Emil came back first, on Thursday the eighth. We took his Russian Zorki camera over the Georgian Bridge and parked in the lot on the edge of the canals and walked the rest of the way.

The lumpenproletariat of the Canal District was still on strike. We crossed arched stone bridges over stagnant water and heard our footsteps through the ancient alleys. A few old women in black scurried behind their doors.

Augustus II Square was in the flooded Deeps, the center of the canals. It had always been the most crumbling, waterlogged area of the district, and recent fires had turned a lot of upper floors into charred shells. We paused at the summit of a bridge and tried to figure out how to reach the dry curb. My leap was just short, and I landed shin deep in icy water. Emil, lighter and more agile, arrived unscathed. One more long alley, my shoes squeaking, and we were finally there.

Two centuries back, it had been a tanners’ square, and there was still an eroded wooden sign depicting the shape of a cow’s flesh, removed and flattened. Below it, a man’s black shoe floated in the water. But number three was an old, aristocratic residence. Its front door was missing, and beside its frame, the anonymous caller had been kind enough to mark it with a white chalk x.

In the entryway, the temperature dropped and a decomposed rug slopped under my feet. Emil cursed as he slipped and almost dropped the camera. I lit a match to see better. The cracked walls were blackened by moss. Light came from a doorway up ahead. I blew out the flame.

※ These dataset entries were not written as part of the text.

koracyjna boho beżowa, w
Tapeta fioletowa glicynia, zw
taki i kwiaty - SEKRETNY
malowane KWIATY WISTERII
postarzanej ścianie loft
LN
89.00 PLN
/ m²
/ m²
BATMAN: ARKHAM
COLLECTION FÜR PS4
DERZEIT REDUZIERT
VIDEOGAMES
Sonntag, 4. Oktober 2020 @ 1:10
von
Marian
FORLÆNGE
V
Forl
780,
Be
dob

The smell hit us first. I’d smelled charred flesh during the war inside burned farmhouses. Its pungency is different than any other burned substance, but in a way I still can’t describe with words. The room was vast and circular, its edge raised like a walkway, everything lit by the shattered glass roof above. In the corner was the stone lip of a well, probably dug so the servants could avoid mixing with the tanners in the street. The lower level of the room was now a circular pool coated with pieces of shattered glass and fragments of colored stone that had once been part of a mosaic. A bacchanal scene of nymphs and satyrs with chalices of wine and grapes. All that was left was a hoof here, a breast there, and pieces of purple grapes scattered through the water. A Roman scene-here, in the middle of the Carpathian basin.

Emil pointed to a black mound curled up on the dry edge, facing the wall. The stone floor beneath it had been discolored by heat. That indescribable smell filled me as we approached, and I had to focus to quell my stomach.

Emil snapped a picture.

I crouched and examined as best I could without touching it. Gender unknown. Folded up fetally, arms together, black hands pressed tight as if praying. That, at least, made some kind of sense. A final prayer. Then I noticed the lump around the wrists. “Tied up,” I said, and Emil took another photo. There was more charred rope around the ankles.

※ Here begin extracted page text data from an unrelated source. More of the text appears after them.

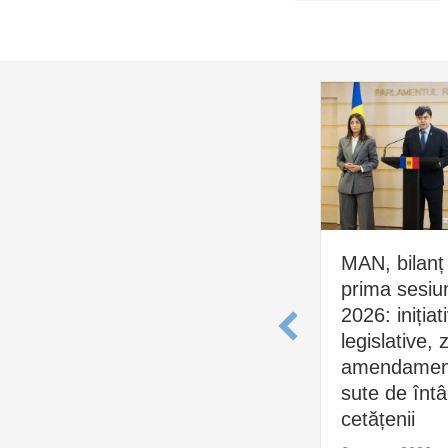
MAN, bilanț
prima sesiu
2026: inițiat
legislative, 
amendament
sute de întâl
cetățenii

I didn’t know if the body had been alive or dead when it was burned, but it seemed to mean something that the body was only two feet from the ledge that dropped off into water, and salvation.

Emil circled the room, shooting and looking for clues. I started to do the same, but I wasn’t seeing anything clearly. “Emil.”

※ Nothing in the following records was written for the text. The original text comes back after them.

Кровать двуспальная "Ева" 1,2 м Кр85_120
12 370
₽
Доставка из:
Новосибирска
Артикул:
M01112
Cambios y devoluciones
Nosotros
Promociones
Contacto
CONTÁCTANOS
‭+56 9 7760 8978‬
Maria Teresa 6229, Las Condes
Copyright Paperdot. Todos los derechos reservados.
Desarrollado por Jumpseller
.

He heard the tone in my voice. “Go on. I’ll be out in a minute.”

I squatted on the steps outside. The chill froze my wet feet, but I was more worried about my stomach. I stared at that lone shoe beneath the tanner’s sign and tried to steady myself, the fall light making everything too crisp and too gray. The nausea was more than it should have been; it was proving how weak I really was.

A flaming body, bound and twisting, so close to the water. One roll, that’s all it would have taken. The tragedy was magnified. Then, inexplicably, I remembered earlier that morning, waking up next to Magda for the first time in months. That first rush of joy was tempered as she rolled over, smiling, and said, I’m going to call in sick again. She didn’t remember at the moment of waking that she’d told me she had worked her full shift.

I walked through the water and retrieved the shoe. Black, unadorned leather, not very worn, right foot. If I needed it in the future, I wouldn’t want to come back to search for it.